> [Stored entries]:
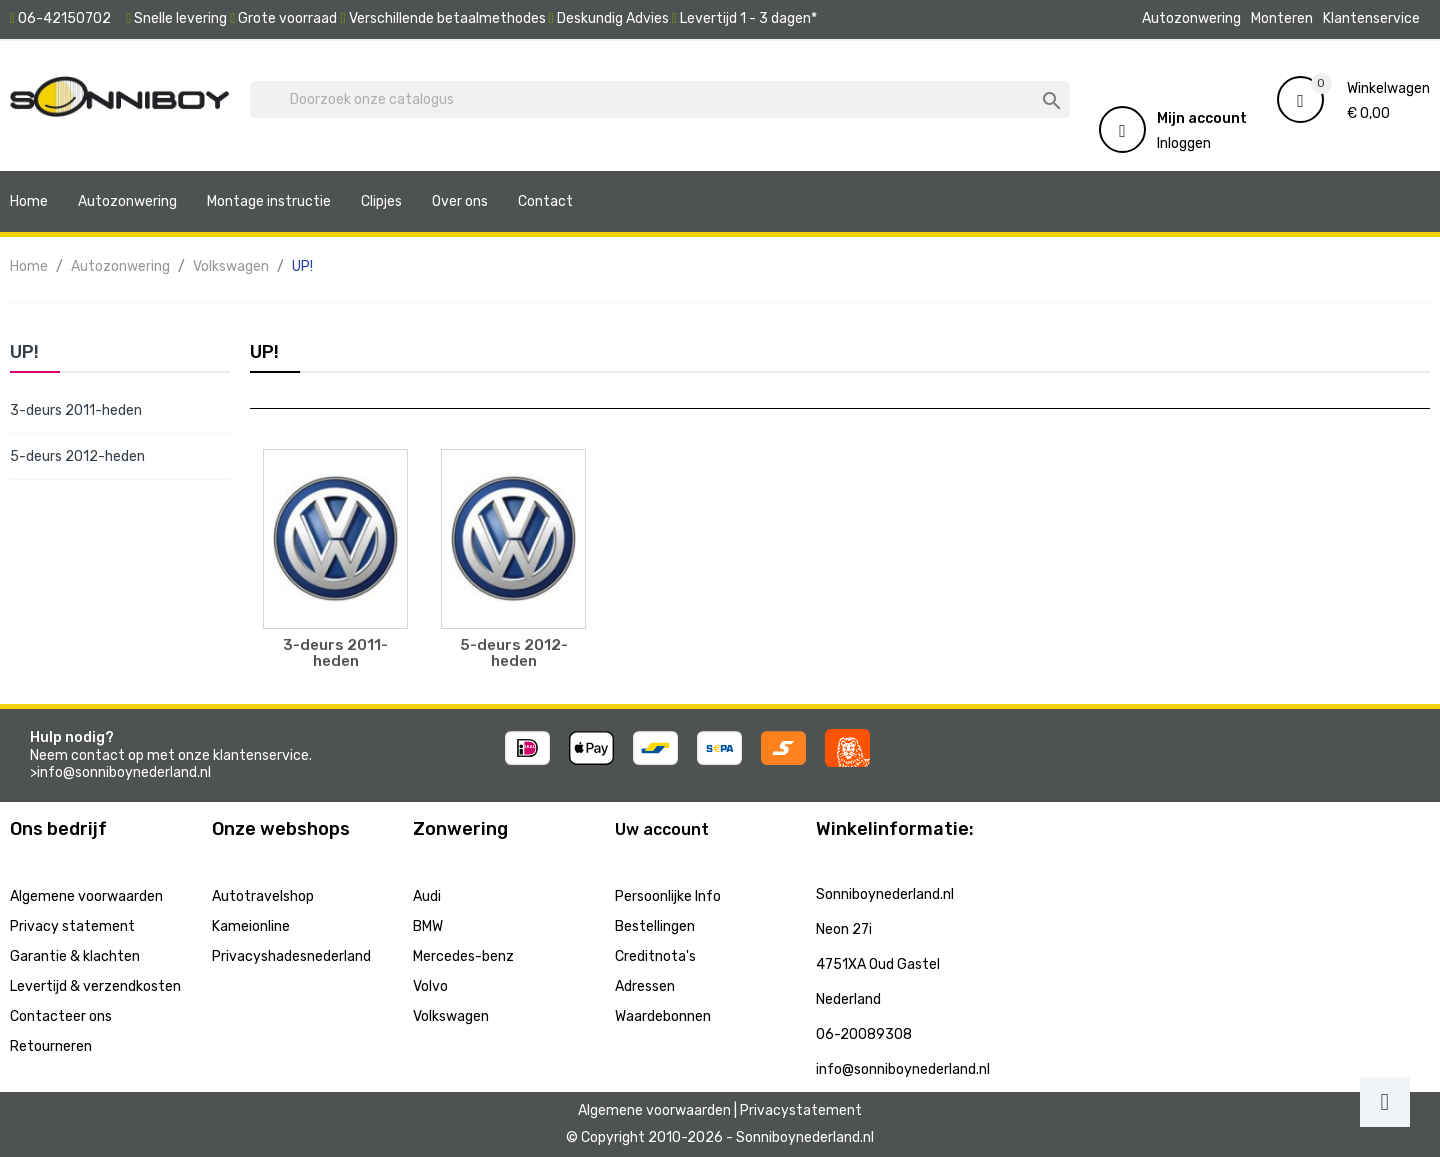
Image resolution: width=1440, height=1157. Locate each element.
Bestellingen (655, 926)
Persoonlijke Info (668, 896)
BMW (428, 926)
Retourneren (51, 1046)
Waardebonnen (663, 1016)
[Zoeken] (660, 100)
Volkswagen (451, 1016)
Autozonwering (1191, 18)
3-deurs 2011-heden (76, 410)
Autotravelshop (263, 896)
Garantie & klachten (75, 956)
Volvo (430, 986)
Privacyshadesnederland (291, 956)
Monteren (1282, 18)
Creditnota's (655, 956)
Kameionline (251, 926)
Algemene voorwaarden (86, 896)
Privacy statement (72, 926)
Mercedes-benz (463, 956)
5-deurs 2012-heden (77, 456)
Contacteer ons (61, 1016)
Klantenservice (1371, 18)
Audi (427, 896)
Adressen (645, 986)
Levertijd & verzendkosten (95, 986)
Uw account (662, 829)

> [Exercise details]: Whenever a line in the entries holds the word "heden", copy that line.

> [Response to the task]:
3-deurs 2011-heden (76, 410)
5-deurs 2012-heden (77, 456)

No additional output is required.